I’m still a long way off from stating “I wouldn’t change a thing” when referring to my past. The whole experience is still a little too raw at the moment to make that claim, but I’m working on it. They say that time is a healer and I’m inclined to agree. But, you have got to want to heal and, for that to happen, you have to take action and face your fears. Easier said than done I’ll admit. Yet, for me, the fear of waking up one more day not wanting to exist was worse than facing up to the cause of my depression. Seeking help was the lesser of two evils of having to live another day of such pain and stress.

I’ll tell you who I am! 

I am one of the incredibly fortunate people who doesn’t count towards the scarily high statistic of over 800,000 people who commit suicide each year. Of which, over two-thirds are male. I honestly count myself lucky that I was exposed to personal development back in 2003. Without exposure to such impactful teachings and content, I’m not entirely convinced I’d be here writing this blog post. So, I’m taking that as my sign that I am worthy. Worthy to share my story, in the hope that it might just save someone from making the same mistakes I made. In the most extreme case, it might just save someone from taking the 'easy route' and making a huge mistake. 

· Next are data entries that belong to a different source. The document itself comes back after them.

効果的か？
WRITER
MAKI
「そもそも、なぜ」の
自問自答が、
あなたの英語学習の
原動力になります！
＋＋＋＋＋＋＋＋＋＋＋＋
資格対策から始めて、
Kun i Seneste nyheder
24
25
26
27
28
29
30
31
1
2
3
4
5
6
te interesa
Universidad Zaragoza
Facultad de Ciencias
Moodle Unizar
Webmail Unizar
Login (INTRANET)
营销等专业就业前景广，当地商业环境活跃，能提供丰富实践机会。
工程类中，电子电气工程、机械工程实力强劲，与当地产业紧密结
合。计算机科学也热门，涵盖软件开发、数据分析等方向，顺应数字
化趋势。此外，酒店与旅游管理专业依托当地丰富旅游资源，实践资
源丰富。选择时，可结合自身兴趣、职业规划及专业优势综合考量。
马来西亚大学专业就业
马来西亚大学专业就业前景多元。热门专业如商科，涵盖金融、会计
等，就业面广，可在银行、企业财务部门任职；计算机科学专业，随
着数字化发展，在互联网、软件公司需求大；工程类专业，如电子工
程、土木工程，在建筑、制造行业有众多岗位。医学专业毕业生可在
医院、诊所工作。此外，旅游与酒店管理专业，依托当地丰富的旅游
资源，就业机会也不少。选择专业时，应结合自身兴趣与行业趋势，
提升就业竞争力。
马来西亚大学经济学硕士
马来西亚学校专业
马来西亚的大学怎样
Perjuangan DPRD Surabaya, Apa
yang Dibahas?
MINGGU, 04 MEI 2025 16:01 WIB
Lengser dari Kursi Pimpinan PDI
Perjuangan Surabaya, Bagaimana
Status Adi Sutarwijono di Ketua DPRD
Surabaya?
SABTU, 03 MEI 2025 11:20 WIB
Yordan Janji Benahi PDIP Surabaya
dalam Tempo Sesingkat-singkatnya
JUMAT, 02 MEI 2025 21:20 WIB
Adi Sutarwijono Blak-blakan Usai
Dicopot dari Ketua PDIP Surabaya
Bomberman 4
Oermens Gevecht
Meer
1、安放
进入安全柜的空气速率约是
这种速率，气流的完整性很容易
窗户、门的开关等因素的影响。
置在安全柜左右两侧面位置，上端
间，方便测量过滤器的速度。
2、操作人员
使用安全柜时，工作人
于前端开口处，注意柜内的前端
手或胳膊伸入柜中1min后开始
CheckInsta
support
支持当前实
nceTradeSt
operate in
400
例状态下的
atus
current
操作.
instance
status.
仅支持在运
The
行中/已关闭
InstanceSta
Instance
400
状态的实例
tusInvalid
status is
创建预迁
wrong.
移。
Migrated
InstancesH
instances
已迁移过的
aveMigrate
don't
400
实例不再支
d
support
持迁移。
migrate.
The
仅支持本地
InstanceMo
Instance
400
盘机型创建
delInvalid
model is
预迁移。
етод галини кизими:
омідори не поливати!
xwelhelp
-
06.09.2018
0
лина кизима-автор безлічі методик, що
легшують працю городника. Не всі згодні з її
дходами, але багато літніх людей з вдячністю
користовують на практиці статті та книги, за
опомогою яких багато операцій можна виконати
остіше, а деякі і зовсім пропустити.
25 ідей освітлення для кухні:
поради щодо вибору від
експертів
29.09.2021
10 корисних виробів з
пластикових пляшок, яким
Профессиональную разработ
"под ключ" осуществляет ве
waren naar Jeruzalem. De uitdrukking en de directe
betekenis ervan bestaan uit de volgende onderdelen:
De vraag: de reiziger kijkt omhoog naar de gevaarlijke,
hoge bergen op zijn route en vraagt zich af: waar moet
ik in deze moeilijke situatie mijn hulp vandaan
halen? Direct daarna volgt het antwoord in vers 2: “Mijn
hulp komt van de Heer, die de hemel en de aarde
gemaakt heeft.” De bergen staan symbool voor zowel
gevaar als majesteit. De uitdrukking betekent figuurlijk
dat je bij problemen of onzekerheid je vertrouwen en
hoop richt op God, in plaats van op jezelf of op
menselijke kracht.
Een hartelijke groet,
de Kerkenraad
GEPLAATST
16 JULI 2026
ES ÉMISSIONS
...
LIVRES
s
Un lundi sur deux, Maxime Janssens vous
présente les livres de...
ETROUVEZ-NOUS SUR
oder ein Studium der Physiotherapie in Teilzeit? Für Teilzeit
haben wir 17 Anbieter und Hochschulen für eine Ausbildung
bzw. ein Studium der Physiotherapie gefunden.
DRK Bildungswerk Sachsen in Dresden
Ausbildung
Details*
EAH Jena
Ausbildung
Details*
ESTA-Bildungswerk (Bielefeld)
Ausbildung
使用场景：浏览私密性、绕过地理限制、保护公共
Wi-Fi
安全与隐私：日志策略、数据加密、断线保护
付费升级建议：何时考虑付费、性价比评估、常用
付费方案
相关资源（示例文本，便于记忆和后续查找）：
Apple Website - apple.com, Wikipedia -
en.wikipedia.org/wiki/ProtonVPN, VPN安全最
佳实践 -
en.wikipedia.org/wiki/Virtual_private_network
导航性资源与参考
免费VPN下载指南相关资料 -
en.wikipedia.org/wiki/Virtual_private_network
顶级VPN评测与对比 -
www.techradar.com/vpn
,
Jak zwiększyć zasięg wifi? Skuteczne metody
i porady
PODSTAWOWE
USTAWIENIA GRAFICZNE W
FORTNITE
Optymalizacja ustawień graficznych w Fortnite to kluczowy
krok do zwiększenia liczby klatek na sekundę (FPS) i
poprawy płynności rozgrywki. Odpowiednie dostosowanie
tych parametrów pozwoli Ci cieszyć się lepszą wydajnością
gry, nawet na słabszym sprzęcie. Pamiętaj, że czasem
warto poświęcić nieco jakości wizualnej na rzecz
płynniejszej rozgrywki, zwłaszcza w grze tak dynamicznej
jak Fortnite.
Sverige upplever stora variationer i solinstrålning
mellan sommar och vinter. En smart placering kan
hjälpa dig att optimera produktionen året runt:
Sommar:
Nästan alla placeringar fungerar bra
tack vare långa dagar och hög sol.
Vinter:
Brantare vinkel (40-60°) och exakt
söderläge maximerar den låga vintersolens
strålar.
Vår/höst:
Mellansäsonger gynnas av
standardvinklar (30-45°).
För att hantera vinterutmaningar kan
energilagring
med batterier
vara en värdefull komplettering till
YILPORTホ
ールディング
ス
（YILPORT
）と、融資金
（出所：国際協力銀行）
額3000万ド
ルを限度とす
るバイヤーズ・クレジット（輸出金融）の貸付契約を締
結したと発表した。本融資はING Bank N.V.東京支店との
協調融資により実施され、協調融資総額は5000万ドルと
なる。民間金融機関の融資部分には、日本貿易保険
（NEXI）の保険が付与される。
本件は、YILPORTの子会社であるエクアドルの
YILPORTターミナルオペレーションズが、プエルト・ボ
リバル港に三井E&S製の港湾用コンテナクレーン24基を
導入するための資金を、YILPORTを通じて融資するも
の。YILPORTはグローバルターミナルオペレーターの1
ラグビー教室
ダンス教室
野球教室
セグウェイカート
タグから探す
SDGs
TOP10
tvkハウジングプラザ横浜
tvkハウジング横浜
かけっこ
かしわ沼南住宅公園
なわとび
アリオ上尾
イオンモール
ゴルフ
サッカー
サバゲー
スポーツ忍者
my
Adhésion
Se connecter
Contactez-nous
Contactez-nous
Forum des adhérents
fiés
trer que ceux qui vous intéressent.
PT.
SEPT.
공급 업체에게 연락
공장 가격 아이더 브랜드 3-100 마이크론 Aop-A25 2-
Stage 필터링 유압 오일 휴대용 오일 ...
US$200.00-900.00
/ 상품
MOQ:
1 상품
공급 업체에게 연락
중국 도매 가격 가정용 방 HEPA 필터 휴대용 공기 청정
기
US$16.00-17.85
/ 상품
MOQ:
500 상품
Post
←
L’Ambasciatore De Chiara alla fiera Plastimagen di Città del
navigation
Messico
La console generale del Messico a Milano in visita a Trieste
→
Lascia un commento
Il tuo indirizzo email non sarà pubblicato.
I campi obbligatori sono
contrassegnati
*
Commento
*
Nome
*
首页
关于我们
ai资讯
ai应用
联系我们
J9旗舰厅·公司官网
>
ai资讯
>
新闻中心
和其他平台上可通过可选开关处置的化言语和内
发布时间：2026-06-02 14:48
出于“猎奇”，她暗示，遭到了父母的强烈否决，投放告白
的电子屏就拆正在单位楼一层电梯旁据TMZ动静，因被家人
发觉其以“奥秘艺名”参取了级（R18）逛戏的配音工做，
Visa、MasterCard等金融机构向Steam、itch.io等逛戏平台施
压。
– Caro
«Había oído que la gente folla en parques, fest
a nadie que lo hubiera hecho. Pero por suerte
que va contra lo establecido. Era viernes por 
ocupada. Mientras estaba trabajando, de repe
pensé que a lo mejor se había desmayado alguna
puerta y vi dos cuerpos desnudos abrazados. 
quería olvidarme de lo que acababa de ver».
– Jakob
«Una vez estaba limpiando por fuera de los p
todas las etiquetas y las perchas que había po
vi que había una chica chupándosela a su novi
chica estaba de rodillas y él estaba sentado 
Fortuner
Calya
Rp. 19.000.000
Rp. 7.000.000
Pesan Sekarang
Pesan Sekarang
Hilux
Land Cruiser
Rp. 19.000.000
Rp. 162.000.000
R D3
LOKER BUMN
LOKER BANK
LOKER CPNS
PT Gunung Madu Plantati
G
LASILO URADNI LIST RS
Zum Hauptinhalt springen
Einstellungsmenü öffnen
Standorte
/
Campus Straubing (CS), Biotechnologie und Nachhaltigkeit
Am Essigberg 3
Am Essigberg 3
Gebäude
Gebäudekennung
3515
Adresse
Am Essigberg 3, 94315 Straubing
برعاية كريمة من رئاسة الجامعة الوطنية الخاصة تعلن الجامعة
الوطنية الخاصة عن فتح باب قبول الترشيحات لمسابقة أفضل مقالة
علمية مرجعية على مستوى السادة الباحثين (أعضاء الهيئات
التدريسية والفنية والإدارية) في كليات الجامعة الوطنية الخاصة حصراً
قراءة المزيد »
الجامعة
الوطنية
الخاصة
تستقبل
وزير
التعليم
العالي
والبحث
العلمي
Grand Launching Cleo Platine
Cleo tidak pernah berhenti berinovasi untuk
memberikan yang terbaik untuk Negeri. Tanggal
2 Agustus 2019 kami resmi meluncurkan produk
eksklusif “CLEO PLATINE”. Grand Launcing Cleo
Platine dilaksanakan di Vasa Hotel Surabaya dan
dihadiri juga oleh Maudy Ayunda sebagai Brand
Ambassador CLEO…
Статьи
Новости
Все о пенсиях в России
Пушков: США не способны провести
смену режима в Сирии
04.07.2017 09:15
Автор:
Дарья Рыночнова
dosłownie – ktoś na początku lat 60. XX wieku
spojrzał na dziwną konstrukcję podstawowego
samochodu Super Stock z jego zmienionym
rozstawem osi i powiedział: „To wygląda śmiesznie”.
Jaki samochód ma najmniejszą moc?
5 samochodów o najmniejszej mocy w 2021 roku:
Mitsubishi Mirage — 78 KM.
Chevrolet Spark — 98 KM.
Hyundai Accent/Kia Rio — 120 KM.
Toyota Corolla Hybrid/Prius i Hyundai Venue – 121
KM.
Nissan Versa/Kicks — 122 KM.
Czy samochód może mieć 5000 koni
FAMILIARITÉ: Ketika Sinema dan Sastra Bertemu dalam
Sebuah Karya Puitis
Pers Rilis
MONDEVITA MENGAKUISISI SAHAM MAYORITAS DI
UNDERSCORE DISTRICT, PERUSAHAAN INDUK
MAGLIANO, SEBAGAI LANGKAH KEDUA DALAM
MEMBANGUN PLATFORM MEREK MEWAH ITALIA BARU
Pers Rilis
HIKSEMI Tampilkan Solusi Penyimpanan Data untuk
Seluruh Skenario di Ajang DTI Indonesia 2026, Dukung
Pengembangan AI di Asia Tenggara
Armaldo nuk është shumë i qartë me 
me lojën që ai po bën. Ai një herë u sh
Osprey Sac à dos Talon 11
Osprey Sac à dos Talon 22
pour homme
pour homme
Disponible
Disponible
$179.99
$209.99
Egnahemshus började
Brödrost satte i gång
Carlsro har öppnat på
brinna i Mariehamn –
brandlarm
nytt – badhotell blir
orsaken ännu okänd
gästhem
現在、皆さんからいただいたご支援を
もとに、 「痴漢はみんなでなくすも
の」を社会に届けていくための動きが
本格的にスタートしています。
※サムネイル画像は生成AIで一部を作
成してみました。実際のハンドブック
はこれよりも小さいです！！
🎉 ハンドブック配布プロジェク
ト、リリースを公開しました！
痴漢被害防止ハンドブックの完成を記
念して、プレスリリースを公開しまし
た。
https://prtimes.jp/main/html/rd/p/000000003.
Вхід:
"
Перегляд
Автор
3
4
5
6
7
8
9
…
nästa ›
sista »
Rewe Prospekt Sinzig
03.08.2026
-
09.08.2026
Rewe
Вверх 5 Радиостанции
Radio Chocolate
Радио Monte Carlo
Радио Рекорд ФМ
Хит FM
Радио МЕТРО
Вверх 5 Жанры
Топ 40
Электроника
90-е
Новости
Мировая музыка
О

I am not qualified to offer you advice. Nor do I claim to have the solution that is going to work for you. But, what I am qualified to do is share my experience. The lifestyle changes I made, which allowed me to overcome depression and get my life back on track, allowing me to rebuild the business I am so passionate about. 

Forget all the life coaching and positive thinking shit. I am talking about the impactful stuff that is proven to work consistently over time. Willpower only gets you so far in life before it runs out and leaves you high and dry. It’s the cognitive exercises, the habitual routines that condition you for future change that excites me. 

My goal is to merely facilitate the findings of experts and deliver it in a way that is easily digested by the average guy, just like me. But I’m also happy to share my story along the way, in the hope it might just save someone the nightmare I endured. 

Reality v Delusion

It has taken me so long to actually publish a blog post about my battle with depression. I’ve written countless posts, uploaded them and even published one or two, which I then delete due to the fear of a reprisal, whatever that may have looked like. But, I thought the time was right as it's mental health awareness week. It’s time to share my story, be vulnerable and open about the journey I’ve been on - am still on.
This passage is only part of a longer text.